Danish Center for Health Services Research, Department of Clinical Medicine, Aalborg University, Aalborg, Denmark
Diagnostic Centre, University Clinic for Development of Innovative Patient Pathways, Silkeborg Regional Hospital, Silkeborg, Denmark.
Heart. 2024 Apr 25;110(10):694-701. doi: 10.1136/heartjnl-2023-323737.
The incidence of atrial fibrillation (AF) shows substantial temporal trends, but the contribution of birth cohort effects is unknown. These effects refer to the relationship between birth year and the likelihood of developing AF. We aimed to assess trends in cumulative incidence of diagnosed AF across birth cohorts and to disentangle the effects of age, birth cohort and calendar period by using age-period-cohort analyses.
In a Danish nationwide population-based cohort study, 4.7 million individuals were selected at a given index age (45, 55, 65 and 75 years) free of AF and followed up for diagnosed AF. For each index age, we assessed trends in 10-year cumulative incidence of AF across six 5-year birth cohorts. An age-period-cohort model was estimated using Poisson regression with constrained spline functions collapsing data into 1-year intervals across ages and calendar years.
Cumulative incidence of AF diagnosis increased across birth cohorts for all index ages (p<0.001). Compared with the first birth cohort, the diagnosed AF incidence rate ratio in the last birth cohort was 3.0 (95% CI 2.9 to 3.2) for index age 45 years, 2.9 (2.8 to 3.0) for 55 years, 2.8 (2.7 to 2.8) for 65 years and 2.7 (2.6 to 2.7) for 75 years. Age-period-cohort analyses showed substantial birth cohort effects independent of age, with no clear period effect. Compared with individuals born in 1930, the diagnosed AF incidence rate was 0.125 smaller among individuals born in 1885 and was four times larger among individuals born in 1975.
Substantial birth cohort effects, independent of age and calendar period, influence trends in diagnosed AF incidence.
心房颤动(AF)的发病率呈现出显著的时间趋势,但出生队列效应的贡献尚不清楚。这些效应是指出生年份与发生 AF 的可能性之间的关系。我们旨在评估不同出生队列中诊断性 AF 的累积发病率趋势,并通过年龄-时期-队列分析来厘清年龄、出生队列和日历时期的作用。
在一项丹麦全国范围内基于人群的队列研究中,在特定的索引年龄(45、55、65 和 75 岁)时选择了 470 万人,他们没有 AF,并随访诊断为 AF。对于每个索引年龄,我们评估了六个 5 岁出生队列中 10 年累积 AF 发病率的趋势。使用泊松回归和受约束的样条函数,通过将数据按年龄和日历年份划分为 1 年的间隔,来估计年龄-时期-队列模型。

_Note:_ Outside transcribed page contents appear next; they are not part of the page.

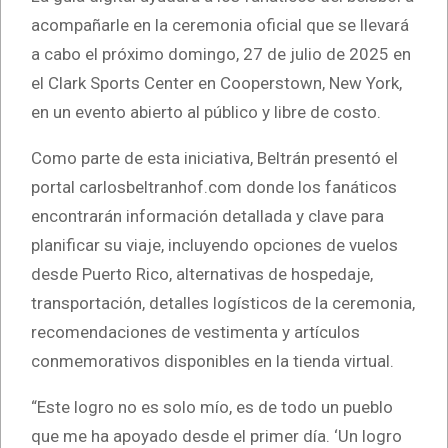
acompañarle en la ceremonia oficial que se llevará
a cabo el próximo domingo, 27 de julio de 2025 en
el Clark Sports Center en Cooperstown, New York,
en un evento abierto al público y libre de costo.
Como parte de esta iniciativa, Beltrán presentó el
portal carlosbeltranhof.com donde los fanáticos
encontrarán información detallada y clave para
planificar su viaje, incluyendo opciones de vuelos
desde Puerto Rico, alternativas de hospedaje,
transportación, detalles logísticos de la ceremonia,
recomendaciones de vestimenta y artículos
conmemorativos disponibles en la tienda virtual.
“Este logro no es solo mío, es de todo un pueblo
que me ha apoyado desde el primer día. ‘Un logro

所有索引年龄的 AF 诊断累积发病率均随出生队列而增加(p<0.001)。与第一出生队列相比,在索引年龄为 45 岁、55 岁、65 岁和 75 岁时,最后一个出生队列的诊断性 AF 发病率比为 3.0(95%CI 2.9 至 3.2)、2.9(2.8 至 3.0)、2.8(2.7 至 2.8)和 2.7(2.6 至 2.7)。年龄-时期-队列分析显示,出生队列效应与年龄密切相关,而与日历时期无关。与 1930 年出生的个体相比,1885 年出生的个体的诊断性 AF 发病率低 0.125,而 1975 年出生的个体的发病率高 4 倍。
出生队列效应与年龄和日历时期无关,对诊断性 AF 发病率的趋势有重大影响。